A new treatment against the deadly Ebola virus!
Two Ebola viruses have been identified, isolated and characterized by the Institute for Research in Biomedicine (IRB), which is affiliated to the Università della Svizzera italiana (USI), and the Humabs BioMed SA, which is a Swiss antibody therapeutics company. This has neutralized monoclonal antibodies from the blood of a survivor from the 1995 outbreak.
The antibody donor!
The researchers reported that the antibody is derived from a survivor of a 1995 Ebola outbreak in the Democratic Republic of the Congo. The survivor, hereinafter referred as ‘subject 1’, got severely ill in 1995 outbreak. But, after weeks battling with the deadly disease; subject 1 recovered and even went back to the Ebola wards to help care for some other patients.
Eleven years later, scientists and researchers drew the subject 1’s blood and then isolated the mAb114 antibody. And, in subsequent tests, the purified antibody, a new treatment of its kind, went ahead to save the lives of 6 infected monkeys!
Nancy Sullivan, who led the research identifying the antibody, and a viral immunologist at the US National Institute of Allergy and Infectious Diseases, Maryland said, ‘It’s really stunning that a single antibody can protect against Ebola’.
Works well even until 5 days after infection!
One of the fully human antibodies is even completely protective against lethal Ebola infection. And, it can work even when given as single treatment, as late as 5 days after infection!

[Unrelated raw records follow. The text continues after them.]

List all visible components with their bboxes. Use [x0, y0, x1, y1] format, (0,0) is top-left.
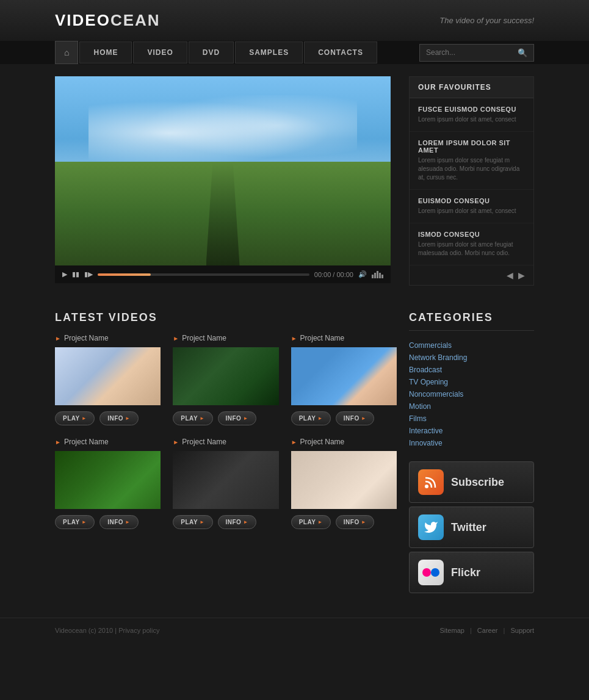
video-thumb-6[interactable] — [291, 451, 397, 509]
subscribe-box[interactable]: Subscribe — [409, 461, 534, 503]
twitter-box[interactable]: Twitter — [409, 507, 534, 548]
footer-career[interactable]: Career — [477, 627, 498, 634]
fav-item-3[interactable]: EUISMOD CONSEQU Lorem ipsum dolor sit am… — [410, 190, 533, 223]
nav-samples[interactable]: SAMPLES — [235, 41, 303, 63]
play-arrow-icon-6: ► — [291, 439, 297, 446]
fav-item-4-desc: Lorem ipsum dolor sit amce feugiat males… — [418, 240, 525, 258]
video-card-5: ► Project Name PLAY ► INFO ► — [173, 438, 278, 529]
pause-button[interactable]: ▮▮ — [72, 270, 79, 278]
card-3-play-button[interactable]: PLAY ► — [291, 411, 331, 425]
cat-tv-opening[interactable]: TV Opening — [409, 376, 534, 388]
video-card-4: ► Project Name PLAY ► INFO ► — [55, 438, 161, 529]
play-btn-arrow-3: ► — [317, 416, 322, 421]
vol-bar-5 — [381, 275, 383, 278]
cat-noncommercials[interactable]: Noncommercials — [409, 388, 534, 400]
card-4-play-button[interactable]: PLAY ► — [55, 515, 95, 529]
fav-item-4-title: ISMOD CONSEQU — [418, 231, 525, 238]
cat-interactive[interactable]: Interactive — [409, 425, 534, 437]
video-thumb-1[interactable] — [55, 347, 161, 405]
card-6-play-button[interactable]: PLAY ► — [291, 515, 331, 529]
video-card-3-title: ► Project Name — [291, 334, 397, 342]
video-card-6-title: ► Project Name — [291, 438, 397, 446]
card-3-info-button[interactable]: INFO ► — [336, 411, 374, 425]
cat-commercials[interactable]: Commercials — [409, 339, 534, 352]
card-1-info-button[interactable]: INFO ► — [99, 411, 138, 425]
lower-section: LATEST VIDEOS ► Project Name PLAY ► INFO… — [0, 298, 589, 593]
lower-left: LATEST VIDEOS ► Project Name PLAY ► INFO… — [55, 298, 397, 593]
cat-motion[interactable]: Motion — [409, 400, 534, 413]
latest-videos-section: LATEST VIDEOS ► Project Name PLAY ► INFO… — [55, 311, 397, 529]
video-thumb-4[interactable] — [55, 451, 161, 509]
play-button[interactable]: ▶ — [62, 270, 67, 278]
footer-sep-2: | — [504, 627, 507, 634]
fav-navigation: ◀ ▶ — [410, 265, 533, 285]
footer-sep-1: | — [470, 627, 474, 634]
video-screen[interactable] — [55, 76, 391, 265]
card-2-info-button[interactable]: INFO ► — [218, 411, 256, 425]
video-card-1-title: ► Project Name — [55, 334, 161, 342]
card-4-info-button[interactable]: INFO ► — [99, 515, 138, 529]
card-2-play-button[interactable]: PLAY ► — [173, 411, 212, 425]
play-btn-arrow: ► — [82, 416, 87, 421]
video-thumb-2[interactable] — [173, 347, 278, 405]
play-btn-arrow-5: ► — [200, 519, 204, 525]
card-5-info-button[interactable]: INFO ► — [218, 515, 256, 529]
cat-films[interactable]: Films — [409, 413, 534, 425]
cat-broadcast[interactable]: Broadcast — [409, 364, 534, 376]
search-input[interactable] — [426, 48, 518, 57]
stop-button[interactable]: ▮▶ — [84, 270, 93, 278]
play-arrow-icon-4: ► — [55, 439, 61, 446]
video-thumb-5[interactable] — [173, 451, 278, 509]
cat-innovative[interactable]: Innovative — [409, 437, 534, 449]
fav-item-2[interactable]: LOREM IPSUM DOLOR SIT AMET Lorem ipsum d… — [410, 132, 533, 190]
info-btn-arrow-6: ► — [361, 519, 366, 525]
logo: VIDEOCEAN — [55, 11, 161, 30]
play-btn-arrow-4: ► — [82, 519, 87, 525]
card-1-play-button[interactable]: PLAY ► — [55, 411, 95, 425]
volume-icon[interactable]: 🔊 — [358, 270, 367, 278]
video-card-1: ► Project Name PLAY ► INFO ► — [55, 334, 161, 425]
card-3-buttons: PLAY ► INFO ► — [291, 411, 397, 425]
favourites-box: OUR FAVOURITES FUSCE EUISMOD CONSEQU Lor… — [409, 76, 534, 286]
video-card-4-name: Project Name — [64, 438, 109, 446]
card-4-buttons: PLAY ► INFO ► — [55, 515, 161, 529]
nav: ⌂ HOME VIDEO DVD SAMPLES CONTACTS 🔍 — [0, 41, 589, 64]
nav-contacts[interactable]: CONTACTS — [304, 41, 377, 63]
social-section: Subscribe Twitter Flickr — [409, 461, 534, 593]
rss-icon — [418, 469, 444, 495]
nav-video[interactable]: VIDEO — [133, 41, 187, 63]
card-5-play-button[interactable]: PLAY ► — [173, 515, 212, 529]
video-background — [55, 76, 391, 265]
vol-bar-2 — [374, 273, 376, 278]
flickr-box[interactable]: Flickr — [409, 552, 534, 593]
nav-home-button[interactable]: ⌂ — [55, 41, 78, 64]
fav-prev-button[interactable]: ◀ — [507, 270, 513, 280]
fav-item-4[interactable]: ISMOD CONSEQU Lorem ipsum dolor sit amce… — [410, 223, 533, 265]
fav-next-button[interactable]: ▶ — [518, 270, 525, 280]
svg-point-1 — [422, 568, 431, 577]
video-player: ▶ ▮▮ ▮▶ 00:00 / 00:00 🔊 — [55, 76, 391, 283]
footer-support[interactable]: Support — [510, 627, 534, 634]
card-6-info-button[interactable]: INFO ► — [336, 515, 374, 529]
fav-item-2-title: LOREM IPSUM DOLOR SIT AMET — [418, 139, 525, 154]
fav-item-1-desc: Lorem ipsum dolor sit amet, consect — [418, 115, 525, 124]
play-arrow-icon-2: ► — [173, 335, 179, 342]
play-arrow-icon: ► — [55, 335, 61, 342]
video-card-2: ► Project Name PLAY ► INFO ► — [173, 334, 278, 425]
video-card-2-title: ► Project Name — [173, 334, 278, 342]
video-thumb-3[interactable] — [291, 347, 397, 405]
flickr-label: Flickr — [451, 566, 480, 579]
subscribe-label: Subscribe — [451, 476, 504, 489]
cat-network-branding[interactable]: Network Branding — [409, 352, 534, 364]
volume-bars — [372, 271, 383, 278]
video-clouds — [89, 95, 357, 171]
nav-dvd[interactable]: DVD — [189, 41, 234, 63]
nav-home[interactable]: HOME — [79, 41, 132, 63]
footer-sitemap[interactable]: Sitemap — [440, 627, 464, 634]
categories-title: CATEGORIES — [409, 311, 534, 331]
progress-bar[interactable] — [98, 273, 309, 276]
fav-item-1[interactable]: FUSCE EUISMOD CONSEQU Lorem ipsum dolor … — [410, 98, 533, 132]
video-card-5-title: ► Project Name — [173, 438, 278, 446]
info-btn-arrow-5: ► — [243, 519, 248, 525]
search-icon[interactable]: 🔍 — [518, 48, 527, 57]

Planning to perform trials on humans!
Sullivan said that, ‘Public health officials are planning to perform phase 1 trials on the healthy humans with this antibody. It will be done to make sure that the treatment is safe, before building a stockpile, which could be used to test the effectiveness during a future Ebola outbreak’.
She further added, ‘It’s pretty much difficult to go from monkeys to humans in terms of when one can start the treatment and have it be effective. Also, many animal findings don’t bear out in humans at all!’
Developing mAb114 antibody for clinical treatment!
The lead mAb114 antibody is now being manufactured and developed with the support of the DARPA (Defense Advanced Research Projects Agency), Arlington, USA for clinical testing.
These findings were published in the 25th February issue of the journal Science.
The Ebola epidemic, which began in 2014 in West Africa, is one of the largest outbreaks in history. According to the US Centers for Disease Control and Prevention, till date, it has resulted in 11,316 deaths out of a suspected 28,639 infections!